The lawsuit, filed last week in a Miami court by Basulto and Brothers to the Rescue, maintains that the film released on Netflix, in June 2020, and which tells of the infiltration of Castro spies among exile groups in Miami, was not based on a “true story”, because it is riddled with “blatant lies” and paints the members of this organization as “terrorists who participated in criminal attacks” and “drug trafficking.”

Not only is it a “false representation that has no basis in fact,” but this thriller based on the book The Last Soldiers of the Cold War, by Fernando Moráis, wears a romantic aura and “glorifies the criminal activity carried out by the Wasp Network spies on U.S. soil, the complaint states.

According to the legal documents to which EFE had access, the film, starring Spanish Penélope Cruz and Venezuelan Edgar Ramírez, is “an evident attempt to rewrite and whiten the history” of the Wasp Network “in favor of the Cuban communist regime.”

The five Cuban spies who made up the Wasp Network, dismantled on September 12, 1998, with the arrest of all its members, provided intelligence information that “allowed the Cuban government to commit extrajudicial executions,” the lawsuit states.

Murders that include the death of four pilots from the Brothers to the Rescue organization, who took off on a humanitarian mission in February 1996, to rescue and assist rafters at sea bound for the United States that were shot down “in international waters” by Cuban military planes.

In addition, the 61-page document notes that the film “falsely portrays Cuban exile organizations as terrorists, those who were expelled from their country of origin due to the atrocities committed by the Cuban communist regime.”

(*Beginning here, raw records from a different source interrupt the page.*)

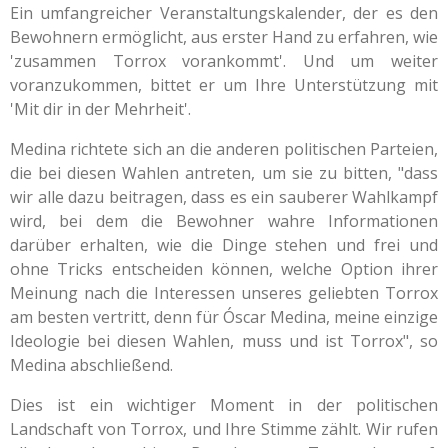
Ein umfangreicher Veranstaltungskalender, der es den
Bewohnern ermöglicht, aus erster Hand zu erfahren, wie
'zusammen Torrox vorankommt'. Und um weiter
voranzukommen, bittet er um Ihre Unterstützung mit
'Mit dir in der Mehrheit'.
Medina richtete sich an die anderen politischen Parteien,
die bei diesen Wahlen antreten, um sie zu bitten, "dass
wir alle dazu beitragen, dass es ein sauberer Wahlkampf
wird, bei dem die Bewohner wahre Informationen
darüber erhalten, wie die Dinge stehen und frei und
ohne Tricks entscheiden können, welche Option ihrer
Meinung nach die Interessen unseres geliebten Torrox
am besten vertritt, denn für Óscar Medina, meine einzige
Ideologie bei diesen Wahlen, muss und ist Torrox", so
Medina abschließend.
Dies ist ein wichtiger Moment in der politischen
Landschaft von Torrox, und Ihre Stimme zählt. Wir rufen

The joint lawsuit was also filed against Olivier Assayas, French director of the film, and the production companies: Orange Studios, Nostromo Pictures, US One Comercio e Servicios de Criacao e Producao de Obras Com Direitos Autorais, CG Cinema, Rodrigo, Charles Teixeira, Charles Gillibert and Lourenco Santana.

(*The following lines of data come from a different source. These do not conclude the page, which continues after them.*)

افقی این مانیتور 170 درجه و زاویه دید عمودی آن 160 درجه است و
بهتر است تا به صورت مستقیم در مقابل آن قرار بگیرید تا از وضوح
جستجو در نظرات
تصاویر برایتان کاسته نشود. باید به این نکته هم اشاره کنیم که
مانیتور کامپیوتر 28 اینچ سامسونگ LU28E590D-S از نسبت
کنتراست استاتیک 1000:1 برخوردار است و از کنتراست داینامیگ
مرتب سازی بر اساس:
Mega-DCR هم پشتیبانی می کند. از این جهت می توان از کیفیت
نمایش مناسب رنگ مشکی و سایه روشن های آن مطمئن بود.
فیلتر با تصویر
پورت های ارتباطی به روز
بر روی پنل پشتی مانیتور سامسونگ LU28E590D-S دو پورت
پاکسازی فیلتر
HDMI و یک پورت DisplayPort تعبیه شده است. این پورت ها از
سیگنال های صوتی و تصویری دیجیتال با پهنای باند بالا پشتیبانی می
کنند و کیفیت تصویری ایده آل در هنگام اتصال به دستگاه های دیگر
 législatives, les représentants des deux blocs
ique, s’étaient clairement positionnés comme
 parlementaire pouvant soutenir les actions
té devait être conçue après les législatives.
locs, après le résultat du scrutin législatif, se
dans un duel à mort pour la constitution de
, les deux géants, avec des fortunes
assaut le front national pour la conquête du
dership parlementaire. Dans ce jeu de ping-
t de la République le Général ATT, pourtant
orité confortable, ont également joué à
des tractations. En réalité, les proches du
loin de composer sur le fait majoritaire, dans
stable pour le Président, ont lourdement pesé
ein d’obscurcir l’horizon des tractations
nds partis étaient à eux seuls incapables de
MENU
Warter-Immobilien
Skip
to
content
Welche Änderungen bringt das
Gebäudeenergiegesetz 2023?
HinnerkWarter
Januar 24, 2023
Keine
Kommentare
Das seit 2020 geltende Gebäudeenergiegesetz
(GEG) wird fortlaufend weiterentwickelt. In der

The document asks the court for “compensation for damages” of all kinds suffered by the plaintiffs.

The first lawsuit against Netflix was filed in October 2020 by Cuban exile Ana Margarita Martinez, whose reputation, she said, was “damaged” in the film for “falsely” portraying her in a character with a “luxurious lifestyle paid with money from the drug and terrorist activities.”